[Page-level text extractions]

BEGIN

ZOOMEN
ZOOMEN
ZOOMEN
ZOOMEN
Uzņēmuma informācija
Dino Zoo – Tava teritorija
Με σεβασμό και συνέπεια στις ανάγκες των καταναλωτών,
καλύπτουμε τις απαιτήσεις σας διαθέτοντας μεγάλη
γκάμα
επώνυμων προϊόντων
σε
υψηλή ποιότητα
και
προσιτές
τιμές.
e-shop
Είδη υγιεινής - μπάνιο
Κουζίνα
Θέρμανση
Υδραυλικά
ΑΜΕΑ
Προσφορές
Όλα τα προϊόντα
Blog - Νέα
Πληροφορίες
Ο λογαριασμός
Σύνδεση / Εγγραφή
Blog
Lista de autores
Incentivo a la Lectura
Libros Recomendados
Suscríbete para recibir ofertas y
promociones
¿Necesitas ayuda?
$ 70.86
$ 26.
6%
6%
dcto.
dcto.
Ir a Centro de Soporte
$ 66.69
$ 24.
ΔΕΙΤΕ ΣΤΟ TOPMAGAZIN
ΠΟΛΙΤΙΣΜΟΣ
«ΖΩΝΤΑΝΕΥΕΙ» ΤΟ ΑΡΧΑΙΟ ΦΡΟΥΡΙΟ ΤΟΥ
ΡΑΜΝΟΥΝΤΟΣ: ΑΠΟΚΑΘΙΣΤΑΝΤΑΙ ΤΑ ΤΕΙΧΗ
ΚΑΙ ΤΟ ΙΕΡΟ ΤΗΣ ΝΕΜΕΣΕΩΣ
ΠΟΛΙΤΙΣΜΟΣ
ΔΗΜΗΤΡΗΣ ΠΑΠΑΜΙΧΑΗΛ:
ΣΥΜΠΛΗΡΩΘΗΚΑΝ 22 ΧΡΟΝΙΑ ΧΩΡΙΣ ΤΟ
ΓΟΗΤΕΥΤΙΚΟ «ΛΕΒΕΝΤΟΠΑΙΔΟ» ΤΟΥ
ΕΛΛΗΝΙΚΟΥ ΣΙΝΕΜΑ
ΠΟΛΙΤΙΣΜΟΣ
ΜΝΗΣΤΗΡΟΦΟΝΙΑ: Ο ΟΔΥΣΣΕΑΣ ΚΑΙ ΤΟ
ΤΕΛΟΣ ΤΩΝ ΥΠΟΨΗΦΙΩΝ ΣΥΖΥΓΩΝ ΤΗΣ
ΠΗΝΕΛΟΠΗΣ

END

▸ PROBLEM REQUIREMENTS
Set out exactly the run of lines that begins at the line holding "promociones" and ends at the last line of the data.

▸ TASK ANSWER
promociones
¿Necesitas ayuda?
$ 70.86
$ 26.
6%
6%
dcto.
dcto.
Ir a Centro de Soporte
$ 66.69
$ 24.
ΔΕΙΤΕ ΣΤΟ TOPMAGAZIN
ΠΟΛΙΤΙΣΜΟΣ
«ΖΩΝΤΑΝΕΥΕΙ» ΤΟ ΑΡΧΑΙΟ ΦΡΟΥΡΙΟ ΤΟΥ
ΡΑΜΝΟΥΝΤΟΣ: ΑΠΟΚΑΘΙΣΤΑΝΤΑΙ ΤΑ ΤΕΙΧΗ
ΚΑΙ ΤΟ ΙΕΡΟ ΤΗΣ ΝΕΜΕΣΕΩΣ
ΠΟΛΙΤΙΣΜΟΣ
ΔΗΜΗΤΡΗΣ ΠΑΠΑΜΙΧΑΗΛ:
ΣΥΜΠΛΗΡΩΘΗΚΑΝ 22 ΧΡΟΝΙΑ ΧΩΡΙΣ ΤΟ
ΓΟΗΤΕΥΤΙΚΟ «ΛΕΒΕΝΤΟΠΑΙΔΟ» ΤΟΥ
ΕΛΛΗΝΙΚΟΥ ΣΙΝΕΜΑ
ΠΟΛΙΤΙΣΜΟΣ
ΜΝΗΣΤΗΡΟΦΟΝΙΑ: Ο ΟΔΥΣΣΕΑΣ ΚΑΙ ΤΟ
ΤΕΛΟΣ ΤΩΝ ΥΠΟΨΗΦΙΩΝ ΣΥΖΥΓΩΝ ΤΗΣ
ΠΗΝΕΛΟΠΗΣ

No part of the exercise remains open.